Experts who have been tracking the coronavirus spread have concluded that the virus is stable in its current form, and therefore unlikely to get even more dangerous as it continues to spread because it mutates at a slower rate than the other respiratory viruses like the flu.
Peter Thielen, a molecular geneticist at Johns Hopkins University, said analysis of 1,000 different samples of the new coronavirus revealed only four to 10 genetic differences between the strains that have infected people across the globe and the original virus that spread in Wuhan.
“At this point, the mutation rate of the virus would suggest that the vaccine developed for SARS-CoV-2 would be a single vaccine, rather than a new vaccine every year like the flu vaccine,” Thielen said.
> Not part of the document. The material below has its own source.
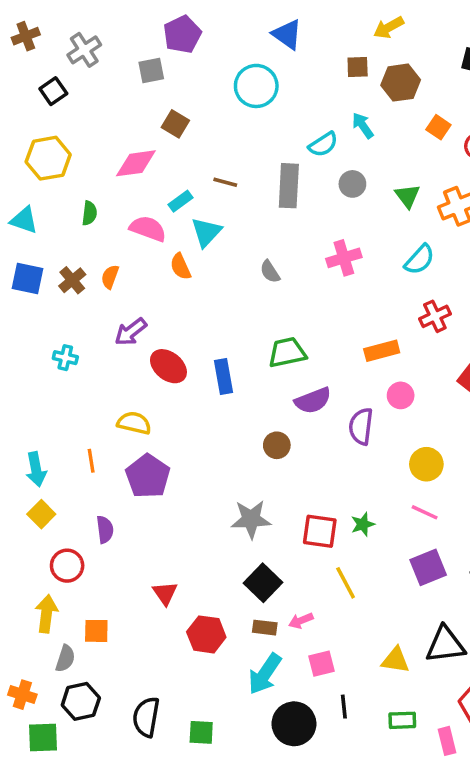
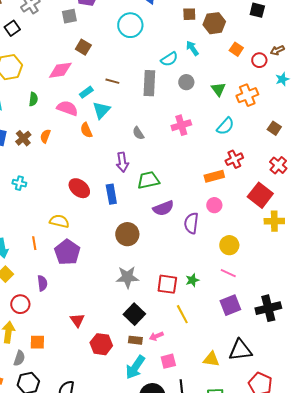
purple arrow: (131, 332) -> (122, 162), moved, turned -60
orange rectangle: (382, 351) -> (214, 176), moved
brown circle: (277, 445) -> (127, 234), moved, size x1.5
Trevor Bedford, a scientist at Fred Hutchinson Cancer Research Center, tweeted that the flu virus, by contrast, “mutates about once every 10 days across its genome.”
Most of those mutations are inconsequential, he wrote on Twitter, but occasionally one will appear that undermines people’s existing immunity to the flu. That’s why we have to get a new flu shot every year, and also why flu vaccines aren’t always 100% effective.
But coronaviruses, on the whole, are “somewhat less prone to mutation than flu,” Stephen Morse, an epidemiologist at Columbia University, previously told Business Insider. The new coronavirus is unlikely to mutate every season, Morse added.